## How to complete this task
Give the number of lines in this listing that hold "sido". No other words belong in the reply.

□ □ □ □

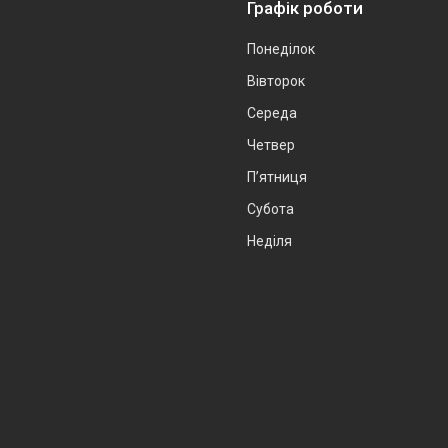
Графік роботи
Понеділок
Вівторок
Середа
Четвер
Пʼятниця
Субота
Неділя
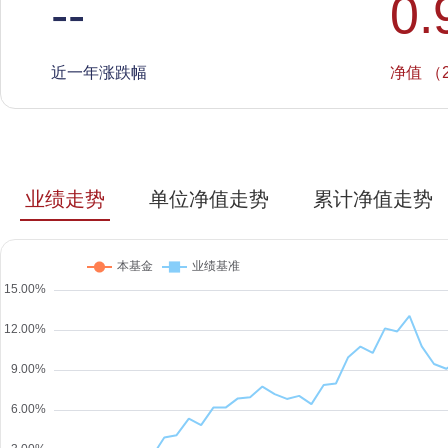
--
0.
近一年涨跌幅
净值 （2
业绩走势
单位净值走势
累计净值走势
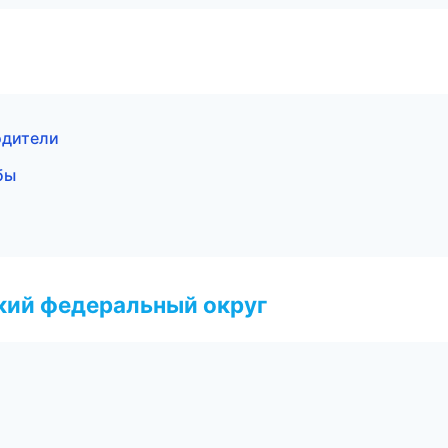
водители
бы
ский федеральный округ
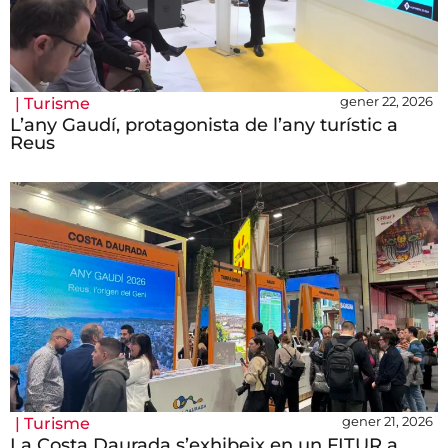
gener 22, 2026
|
Turisme
L’any Gaudí, protagonista de l’any turístic a
Reus
gener 21, 2026
|
Turisme
La Costa Daurada s’exhibeix en un FITUR a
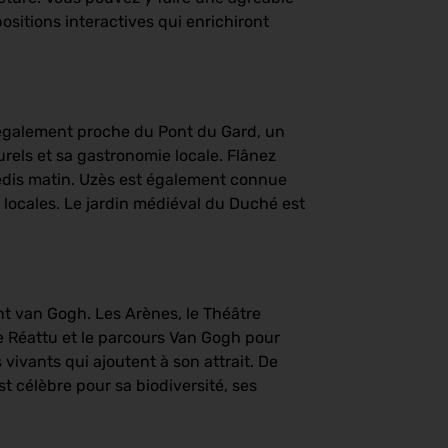
ositions interactives qui enrichiront
t également proche du Pont du Gard, un
rels et sa gastronomie locale. Flânez
amedis matin. Uzès est également connue
locales. Le jardin médiéval du Duché est
t van Gogh. Les Arènes, le Théâtre
e Réattu et le parcours Van Gogh pour
vivants qui ajoutent à son attrait. De
st célèbre pour sa biodiversité, ses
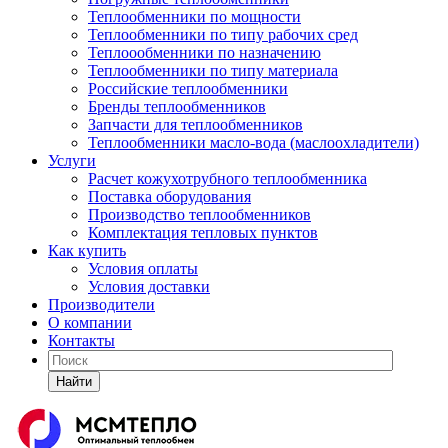
Теплообменники по мощности
Теплообменники по типу рабочих сред
Теплоообменники по назначению
Теплообменники по типу материала
Российские теплообменники
Бренды теплообменников
Запчасти для теплообменников
Теплообменники масло-вода (маслоохладители)
Услуги
Расчет кожухотрубного теплообменника
Поставка
оборудования
Производство теплообменников
Комплектация тепловых пунктов
Как купить
Условия оплаты
Условия доставки
Производители
О компании
Контакты
Найти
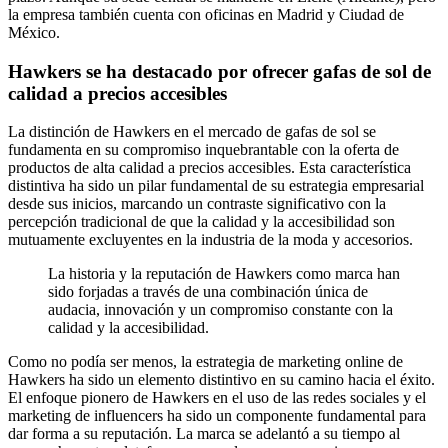
la empresa también cuenta con oficinas en Madrid y Ciudad de
México.
Hawkers se ha destacado por ofrecer gafas de sol de
calidad a precios accesibles
La distinción de Hawkers en el mercado de gafas de sol se
fundamenta en su compromiso inquebrantable con la oferta de
productos de alta calidad a precios accesibles. Esta característica
distintiva ha sido un pilar fundamental de su estrategia empresarial
desde sus inicios, marcando un contraste significativo con la
percepción tradicional de que la calidad y la accesibilidad son
mutuamente excluyentes en la industria de la moda y accesorios.
La historia y la reputación de Hawkers como marca han
sido forjadas a través de una combinación única de
audacia, innovación y un compromiso constante con la
calidad y la accesibilidad.
Como no podía ser menos, la estrategia de marketing online de
Hawkers ha sido un elemento distintivo en su camino hacia el éxito.
El enfoque pionero de Hawkers en el uso de las redes sociales y el
marketing de influencers ha sido un componente fundamental para
dar forma a su reputación. La marca se adelantó a su tiempo al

□ □ □ □

## Completed exercise
4